Pepe’s Tow Service owner Josh Acosta uploaded a lengthy video today chronicling the point of explosion, the long wait as the Fire Department let the batteries burn, and the process of lifting the container full of burnt batteries to transport. In the video, we see what looks like stacks of batteries with liquid cooling pipes between each layer.

Image: Pepe’s Towing Service

Image: Pepe’s Towing Service

Image: Pepe’s Towing Service

In a phone call with The Verge, Acosta says the battery is one “giant container-sized battery” that “does not come apart.” He believes it could be used in buildings for backup power. According to Acosta, the battery weighed 60,000 pounds.

Acosta says he doesn’t remember which company owns the container that transported the battery — but his video blurs out text on the side of the container anyhow.

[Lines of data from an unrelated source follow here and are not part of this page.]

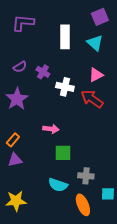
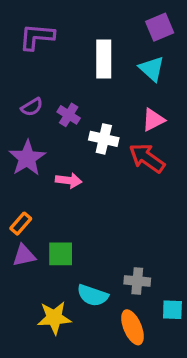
pink arrow: (51, 129) -> (69, 180), moved
green square: (63, 153) -> (61, 254), moved
yellow star: (16, 201) -> (54, 318), moved

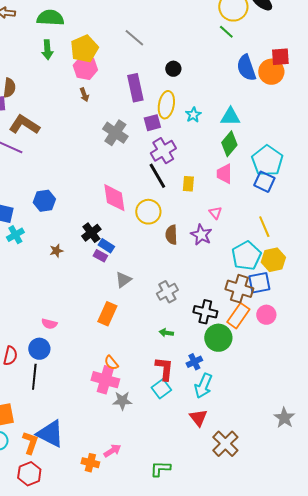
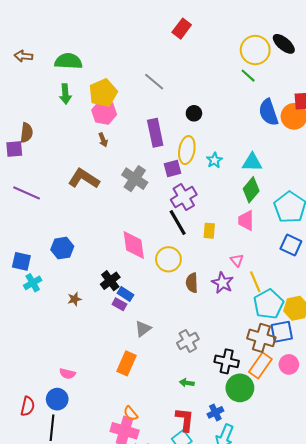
brown L-shape: (24, 125) -> (84, 179), moved
blue square: (264, 182) -> (291, 245), moved
yellow line: (264, 227) -> (255, 282), moved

The video shows the painstaking logistics for firefighters dealing with burning lithium-ion cells — they often need to use thousands of gallons of water to put these out, including on electric vehicle fires. And in this case, the Los Angeles Fire Department told The Verge that the fire kept going on and off.

Acosta told us he was called to the job by the customer who owns the overturned truck, and that’s why he caught the moment on camera. Now, Pepe’s Towing is hauling the remnants of the container for scrap recycling.